The evasion of this early understanding
of the term in order to exclude Najd, as usually understood, from
the purport of the hadith of Najd, has required considerable
ingenuity from pro-Najdi writers in the present day. Some
apologists attempt to conflate this hadith with a group of other
hadiths which associate the ‘devil’s horn’ with ‘the
East’, which is supposedly a generic reference to Iraq. While it
is true that some late-medieval commentaries also incline to this
view, modern geographical knowledge clearly rules it out. Even the
briefest glimpse at a modern atlas will show that a straight line
drawn to the east of al-Madina al-Munawwara does not pass anywhere
near Iraq, but passes some distance to the south of Riyadh; that
is to say, through the exact centre of Najd. The hadiths which
speak of ‘the East’ in this context hence support the view
that Najd is indicated, not Iraq.
On occasion the pro-Najdi apologists also
cite the etymological sense of the Arabic word najd, which
means ‘high ground’. Again, a brief consultation of an atlas
resolves this matter decisively. With the exception of present-day
northern Iraq, which was not considered part of Iraq by any Muslim
until the present century (it was called ‘al-Jazira’), Iraq is
notably flat and low-lying, much of it even today being marshland,
while the remainder, up to and well to the north of Baghdad, is
flat, low desert or agricultural land. Najd, by contrast, is
mostly plateau, culminating in peaks such as Jabal Tayyi‘ (4,500
feet), in the Jabal Shammar range. It is hard to see how the Arabs
could have routinely applied a topographic term meaning
‘upland’ to the flat terrain of southern Iraq (the same
territory which proved so suitable for tank warfare during the
‘Gulf War’, that notorious source of dispute between
Riyadh’s ‘Cavaliers’ and ‘Roundheads’).
Confirmation of this identification is
easily located in the hadith literature, which contains numerous
references to Najd, all of which clearly denote Central Arabia. To
take a few examples out of many dozens: there is the hadith
narrated by Abu Daud (Salat al-Safar, 15), which runs: ‘We went
out to Najd with Allah’s Messenger (s.w.s.) until we arrived at
Dhat al-Riqa‘, where he met a group from Ghatafan [a Najdite
tribe].’ In Tirmidhi (Hajj, 57), there is the record of an
encounter between the Messenger (s.w.s.) and a Najdi delegation
which he received at Arafa (see also Ibn Maja, Manasik, 57). In no
such case does the Sunna indicate that Iraq was somehow included
in the Prophetic definition of ‘Najd’.
Further evidence can be cited from the
cluster of hadiths which identify the miqat points for
pilgrims. In a hadith narrated by Imam Nasa’i (Manasik al-Hajj,
22), ‘A’isha (r.a.) declared that ‘Allah’s Messenger (s.w.s.)

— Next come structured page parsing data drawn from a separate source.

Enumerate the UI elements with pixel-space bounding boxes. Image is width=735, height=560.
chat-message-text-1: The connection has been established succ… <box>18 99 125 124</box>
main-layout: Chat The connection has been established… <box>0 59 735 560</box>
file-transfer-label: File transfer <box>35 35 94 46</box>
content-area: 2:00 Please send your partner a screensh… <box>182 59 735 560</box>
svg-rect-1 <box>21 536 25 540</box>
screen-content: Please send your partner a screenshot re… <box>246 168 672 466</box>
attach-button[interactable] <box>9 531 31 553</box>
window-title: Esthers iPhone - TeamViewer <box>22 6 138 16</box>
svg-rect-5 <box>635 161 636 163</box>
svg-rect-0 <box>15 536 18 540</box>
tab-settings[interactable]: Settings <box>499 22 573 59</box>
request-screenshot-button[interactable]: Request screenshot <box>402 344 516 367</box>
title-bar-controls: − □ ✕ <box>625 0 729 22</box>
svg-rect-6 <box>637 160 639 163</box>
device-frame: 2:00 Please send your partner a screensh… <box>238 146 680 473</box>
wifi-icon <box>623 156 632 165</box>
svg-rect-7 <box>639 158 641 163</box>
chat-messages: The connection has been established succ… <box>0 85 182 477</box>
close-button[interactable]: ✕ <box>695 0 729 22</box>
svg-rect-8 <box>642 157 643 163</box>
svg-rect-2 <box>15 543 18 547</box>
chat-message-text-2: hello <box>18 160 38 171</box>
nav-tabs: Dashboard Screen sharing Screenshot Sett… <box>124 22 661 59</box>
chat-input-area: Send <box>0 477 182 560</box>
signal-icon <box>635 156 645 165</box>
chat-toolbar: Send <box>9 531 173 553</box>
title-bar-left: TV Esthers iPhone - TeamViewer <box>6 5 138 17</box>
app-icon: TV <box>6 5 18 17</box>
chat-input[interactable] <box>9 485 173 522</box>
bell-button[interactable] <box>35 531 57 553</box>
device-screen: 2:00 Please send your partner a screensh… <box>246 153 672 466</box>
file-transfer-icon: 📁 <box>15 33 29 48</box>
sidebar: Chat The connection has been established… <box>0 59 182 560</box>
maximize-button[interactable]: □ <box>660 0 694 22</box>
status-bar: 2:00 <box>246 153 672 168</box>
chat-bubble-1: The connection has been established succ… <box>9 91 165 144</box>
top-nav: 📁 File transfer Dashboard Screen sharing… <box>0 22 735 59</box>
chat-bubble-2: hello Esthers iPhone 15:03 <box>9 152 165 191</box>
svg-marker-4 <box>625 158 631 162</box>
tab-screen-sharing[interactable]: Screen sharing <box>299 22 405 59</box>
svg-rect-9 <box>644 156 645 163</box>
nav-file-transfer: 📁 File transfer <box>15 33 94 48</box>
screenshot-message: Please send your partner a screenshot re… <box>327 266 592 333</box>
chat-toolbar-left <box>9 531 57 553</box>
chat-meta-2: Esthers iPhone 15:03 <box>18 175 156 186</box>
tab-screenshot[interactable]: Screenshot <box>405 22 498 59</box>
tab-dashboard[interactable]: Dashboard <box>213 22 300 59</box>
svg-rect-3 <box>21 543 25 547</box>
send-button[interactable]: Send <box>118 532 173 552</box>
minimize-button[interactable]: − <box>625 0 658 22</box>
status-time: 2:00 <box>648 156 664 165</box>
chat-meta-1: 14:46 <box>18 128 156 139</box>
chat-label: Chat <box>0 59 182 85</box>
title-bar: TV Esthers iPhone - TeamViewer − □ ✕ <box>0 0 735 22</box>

establised the miqat for the people of Madina at
Dhu’l-Hulayfa, for the people of Syria and Egypt at al-Juhfa,
for the people of Iraq at Dhat Irq, and for the people of Najd at
Qarn, and for the Yemenis at Yalamlam.’ Imam Muslim (Hajj, 2)
narrates a similar hadith: ‘for the people of Madina it is
Dhu’l-Hulayfa - while on the other road it is al-Juhfa - for the
people of Iraq it is Dhat Irq, for the people of Najd it is Qarn,
and for the people of Yemen it is Yalamlam.’

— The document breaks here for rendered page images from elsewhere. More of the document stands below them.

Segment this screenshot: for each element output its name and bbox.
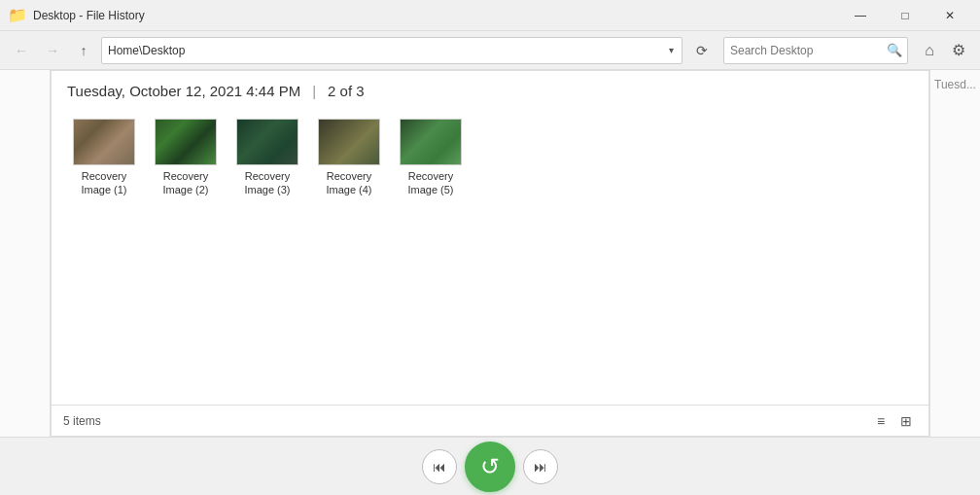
restore-icon: ↺ bbox=[480, 453, 500, 480]
title-bar-text: Desktop - File History bbox=[33, 9, 838, 22]
file-name: Recovery Image (4) bbox=[316, 169, 382, 197]
maximize-button[interactable]: □ bbox=[883, 0, 928, 31]
grid-view-button[interactable]: ⊞ bbox=[895, 410, 917, 432]
file-name: Recovery Image (1) bbox=[71, 169, 137, 197]
next-button[interactable]: ⏭ bbox=[523, 449, 558, 484]
playback-bar: ⏮ ↺ ⏭ bbox=[0, 437, 980, 495]
page-info: 2 of 3 bbox=[328, 83, 365, 99]
title-bar-icon: 📁 bbox=[8, 6, 27, 24]
toolbar-icons: ⌂ ⚙ bbox=[916, 37, 972, 64]
file-name: Recovery Image (5) bbox=[398, 169, 464, 197]
date-header: Tuesday, October 12, 2021 4:44 PM | 2 of… bbox=[52, 71, 928, 107]
search-bar: 🔍 bbox=[723, 37, 908, 64]
address-input[interactable] bbox=[102, 44, 660, 57]
file-thumbnail bbox=[400, 119, 462, 165]
list-item[interactable]: Recovery Image (5) bbox=[394, 115, 468, 201]
title-bar-controls: — □ ✕ bbox=[838, 0, 972, 31]
file-name: Recovery Image (2) bbox=[153, 169, 219, 197]
date-separator: | bbox=[312, 83, 316, 99]
prev-button[interactable]: ⏮ bbox=[422, 449, 457, 484]
file-name: Recovery Image (3) bbox=[234, 169, 300, 197]
search-button[interactable]: 🔍 bbox=[882, 38, 907, 63]
status-bar: 5 items ≡ ⊞ bbox=[52, 405, 928, 436]
address-dropdown-button[interactable]: ▾ bbox=[660, 38, 682, 63]
close-button[interactable]: ✕ bbox=[928, 0, 972, 31]
list-item[interactable]: Recovery Image (3) bbox=[230, 115, 304, 201]
file-thumbnail bbox=[318, 119, 380, 165]
view-controls: ≡ ⊞ bbox=[870, 410, 917, 432]
title-bar: 📁 Desktop - File History — □ ✕ bbox=[0, 0, 980, 31]
item-count: 5 items bbox=[63, 414, 101, 428]
refresh-button[interactable]: ⟳ bbox=[688, 37, 716, 64]
back-button[interactable]: ← bbox=[8, 37, 35, 64]
restore-button[interactable]: ↺ bbox=[465, 442, 515, 492]
right-date-partial: Tuesd... bbox=[930, 70, 980, 99]
date-text: Tuesday, October 12, 2021 4:44 PM bbox=[67, 83, 300, 99]
side-panel-left bbox=[0, 70, 51, 437]
list-view-button[interactable]: ≡ bbox=[870, 410, 892, 432]
search-input[interactable] bbox=[724, 44, 882, 57]
toolbar: ← → ↑ ▾ ⟳ 🔍 ⌂ ⚙ bbox=[0, 31, 980, 70]
forward-button[interactable]: → bbox=[39, 37, 66, 64]
up-button[interactable]: ↑ bbox=[70, 37, 97, 64]
minimize-button[interactable]: — bbox=[838, 0, 883, 31]
center-content: Tuesday, October 12, 2021 4:44 PM | 2 of… bbox=[51, 70, 929, 437]
file-grid: Recovery Image (1)Recovery Image (2)Reco… bbox=[52, 107, 928, 405]
home-button[interactable]: ⌂ bbox=[916, 37, 943, 64]
file-thumbnail bbox=[155, 119, 217, 165]
side-panel-right: Tuesd... bbox=[929, 70, 980, 437]
file-thumbnail bbox=[73, 119, 135, 165]
main-area: Tuesday, October 12, 2021 4:44 PM | 2 of… bbox=[0, 70, 980, 437]
list-item[interactable]: Recovery Image (2) bbox=[149, 115, 223, 201]
settings-button[interactable]: ⚙ bbox=[945, 37, 972, 64]
file-thumbnail bbox=[236, 119, 298, 165]
address-bar: ▾ bbox=[101, 37, 682, 64]
list-item[interactable]: Recovery Image (1) bbox=[67, 115, 141, 201]
list-item[interactable]: Recovery Image (4) bbox=[312, 115, 386, 201]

These texts constitute unarguable proof
that the Prophet (s.w.s.) distinguished between Najd and Iraq, so
much so that he appointed two separate miqat points for the
inhabitants of each. For him, clearly, Najd did not include Iraq.
There are many hadiths in which the
Messenger (s.w.s.) praised particular lands. It is significant
that although Najd is the closest of lands to Makka and Madina, it
is not praised by any one of these hadiths. The first hadith cited
above shows the Messenger’s willingness to pray for Syria and
Yemen, and his insistent refusal to pray for Najd. And wherever
Najd is mentioned, it is clearly seen as a problematic territory.
Consider, for instance, the following noble hadith:
Amr ibn Abasa said: ‘Allah’s
Messenger (s.w.s.) was one day reviewing the horses, in the
company of Uyayna ibn Hisn ibn Badr al-Fazari. [. . .] Uyayna
remarked: "The best of men are those who bear their swords on
their shoulders, and carry their lances in the woven stocks of
their horses, wearing cloaks, and are the people of the Najd."
But Allah’s Messenger (s.w.s.) replied: "You lie! Rather,
the best of men are the men of the Yemen. Faith is a Yemeni, the
Yemen of [the tribes of] Lakhm and Judham and Amila. [. . .]
Hadramawt is better than the tribe of Harith; one tribe is better
than another; another is worse [. . .] My Lord commanded me to
curse Quraysh, and I cursed them, but he then commanded me to
bless them twice, and I did so [. . .] Aslam and Ghifar, and their
associates of Juhaina, are better than Asad and Tamim and Ghatafan
and Hawazin, in the sight of Allah on the Day of Rising. [. . .]
The most numerous tribe in the Garden shall be [the Yemeni tribes
of] Madhhij and Ma’kul.’ (Ahmad ibn Hanbal and al-Tabarani, by
sound narrators. Cited in Ali ibn Abu Bakr al-Haythami, Majma
al-zawa’id wa manba‘ al-fawa’id [Cairo, 1352], X, 43).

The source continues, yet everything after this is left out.